------ DATA TO USE ------

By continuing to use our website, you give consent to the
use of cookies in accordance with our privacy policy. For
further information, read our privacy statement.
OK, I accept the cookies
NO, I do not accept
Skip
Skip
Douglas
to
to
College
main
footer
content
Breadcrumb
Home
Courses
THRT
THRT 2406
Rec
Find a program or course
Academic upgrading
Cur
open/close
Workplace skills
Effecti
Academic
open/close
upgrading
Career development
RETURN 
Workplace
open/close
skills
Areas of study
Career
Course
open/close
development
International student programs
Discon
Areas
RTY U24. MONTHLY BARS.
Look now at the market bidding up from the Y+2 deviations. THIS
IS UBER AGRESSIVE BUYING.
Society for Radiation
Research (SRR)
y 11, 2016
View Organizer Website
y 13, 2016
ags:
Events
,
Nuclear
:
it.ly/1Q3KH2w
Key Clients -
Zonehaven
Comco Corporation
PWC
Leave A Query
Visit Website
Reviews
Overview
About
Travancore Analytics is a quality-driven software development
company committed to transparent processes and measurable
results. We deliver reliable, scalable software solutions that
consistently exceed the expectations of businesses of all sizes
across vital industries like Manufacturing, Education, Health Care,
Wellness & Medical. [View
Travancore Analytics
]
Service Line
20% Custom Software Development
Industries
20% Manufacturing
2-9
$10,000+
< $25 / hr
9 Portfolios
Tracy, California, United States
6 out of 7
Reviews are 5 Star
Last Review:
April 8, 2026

------
------ DATA TO USE ------

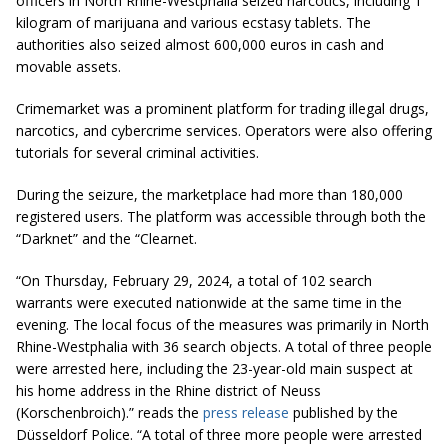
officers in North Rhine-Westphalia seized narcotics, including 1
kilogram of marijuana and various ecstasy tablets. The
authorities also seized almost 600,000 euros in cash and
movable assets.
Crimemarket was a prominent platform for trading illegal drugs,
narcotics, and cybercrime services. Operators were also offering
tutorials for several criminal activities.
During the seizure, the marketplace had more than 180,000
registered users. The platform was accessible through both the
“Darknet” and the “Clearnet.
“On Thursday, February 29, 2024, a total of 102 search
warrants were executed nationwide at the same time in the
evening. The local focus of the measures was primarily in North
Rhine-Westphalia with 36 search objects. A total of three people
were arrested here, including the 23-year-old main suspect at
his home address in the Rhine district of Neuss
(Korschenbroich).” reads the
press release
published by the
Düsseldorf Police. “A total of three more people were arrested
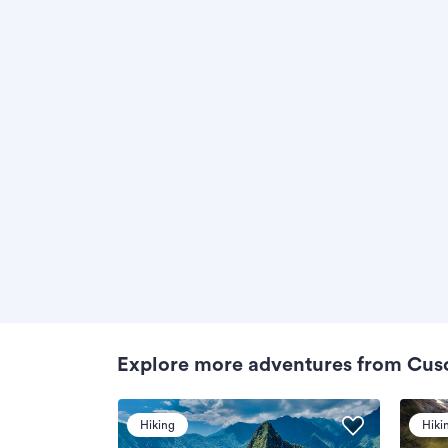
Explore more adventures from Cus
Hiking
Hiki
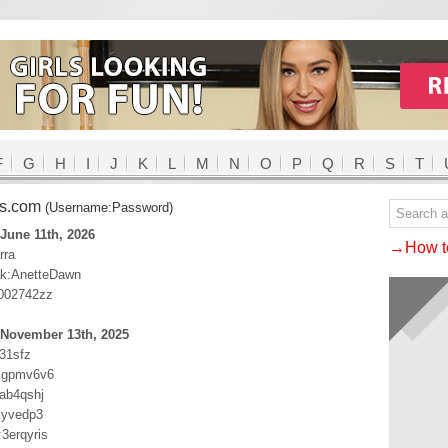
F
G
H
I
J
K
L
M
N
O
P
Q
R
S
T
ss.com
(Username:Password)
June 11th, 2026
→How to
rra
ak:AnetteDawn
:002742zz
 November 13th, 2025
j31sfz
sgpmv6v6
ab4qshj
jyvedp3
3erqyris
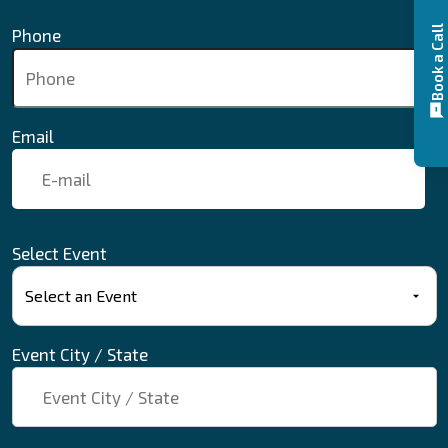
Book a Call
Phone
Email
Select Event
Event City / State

------
------ DATA TO USE ------

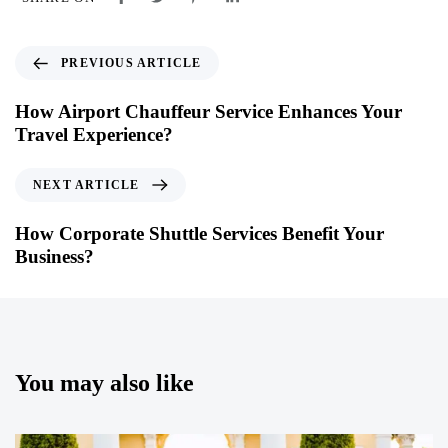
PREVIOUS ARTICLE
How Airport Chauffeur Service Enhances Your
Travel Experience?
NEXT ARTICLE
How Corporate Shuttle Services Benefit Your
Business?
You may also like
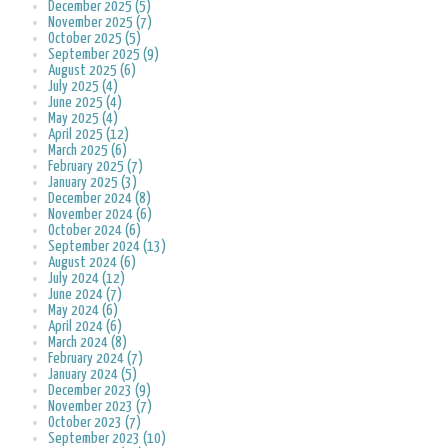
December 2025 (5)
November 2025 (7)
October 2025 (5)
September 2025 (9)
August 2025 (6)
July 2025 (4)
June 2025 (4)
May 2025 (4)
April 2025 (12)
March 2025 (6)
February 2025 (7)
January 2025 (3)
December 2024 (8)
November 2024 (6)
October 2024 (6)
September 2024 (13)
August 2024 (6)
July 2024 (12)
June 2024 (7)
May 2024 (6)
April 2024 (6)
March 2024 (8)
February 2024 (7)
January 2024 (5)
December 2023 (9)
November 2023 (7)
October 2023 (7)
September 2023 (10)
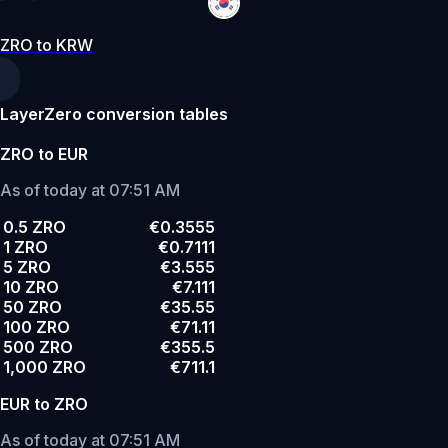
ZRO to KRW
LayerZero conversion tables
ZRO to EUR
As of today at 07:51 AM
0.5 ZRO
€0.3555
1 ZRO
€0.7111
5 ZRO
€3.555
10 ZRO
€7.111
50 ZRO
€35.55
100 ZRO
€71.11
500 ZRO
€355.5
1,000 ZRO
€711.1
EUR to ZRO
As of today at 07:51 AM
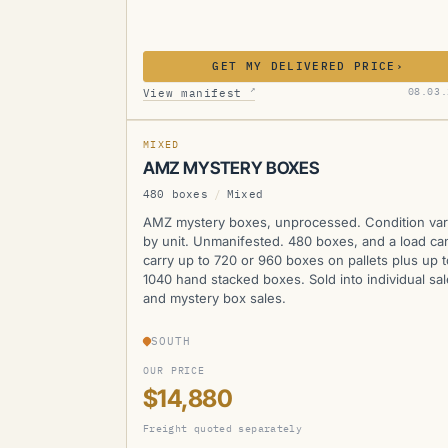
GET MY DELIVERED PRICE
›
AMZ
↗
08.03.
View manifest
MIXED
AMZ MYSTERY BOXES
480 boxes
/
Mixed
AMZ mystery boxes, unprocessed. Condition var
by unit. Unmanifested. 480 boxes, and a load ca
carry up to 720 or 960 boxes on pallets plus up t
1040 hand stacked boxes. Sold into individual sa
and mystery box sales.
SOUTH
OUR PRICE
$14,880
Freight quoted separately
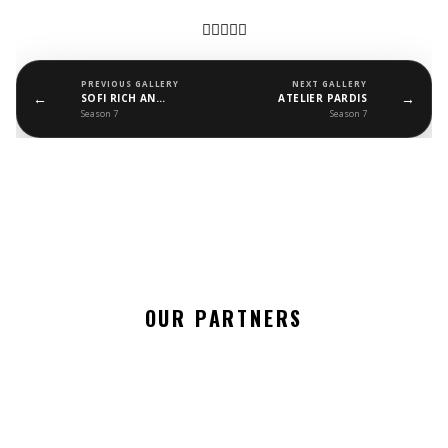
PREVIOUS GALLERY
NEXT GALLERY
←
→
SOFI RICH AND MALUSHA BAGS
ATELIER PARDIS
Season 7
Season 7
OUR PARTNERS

------

● INSTRUCTIONS FOR THE TASK:
Set down again, exactly, every line above from the one with "PREVIOUS ARTICLE" down to the one with "by unit. Unmanifested.", both ends included. No pictures, and nothing else.

● RESULT:
PREVIOUS ARTICLE
How Airport Chauffeur Service Enhances Your
Travel Experience?
NEXT ARTICLE
How Corporate Shuttle Services Benefit Your
Business?
You may also like
December 2025 (5)
November 2025 (7)
October 2025 (5)
September 2025 (9)
August 2025 (6)
July 2025 (4)
June 2025 (4)
May 2025 (4)
April 2025 (12)
March 2025 (6)
February 2025 (7)
January 2025 (3)
December 2024 (8)
November 2024 (6)
October 2024 (6)
September 2024 (13)
August 2024 (6)
July 2024 (12)
June 2024 (7)
May 2024 (6)
April 2024 (6)
March 2024 (8)
February 2024 (7)
January 2024 (5)
December 2023 (9)
November 2023 (7)
October 2023 (7)
September 2023 (10)
ZRO to KRW
LayerZero conversion tables
ZRO to EUR
As of today at 07:51 AM
0.5 ZRO
€0.3555
1 ZRO
€0.7111
5 ZRO
€3.555
10 ZRO
€7.111
50 ZRO
€35.55
100 ZRO
€71.11
500 ZRO
€355.5
1,000 ZRO
€711.1
EUR to ZRO
As of today at 07:51 AM
GET MY DELIVERED PRICE
›
AMZ
↗
08.03.
View manifest
MIXED
AMZ MYSTERY BOXES
480 boxes
/
Mixed
AMZ mystery boxes, unprocessed. Condition var
by unit. Unmanifested. 480 boxes, and a load ca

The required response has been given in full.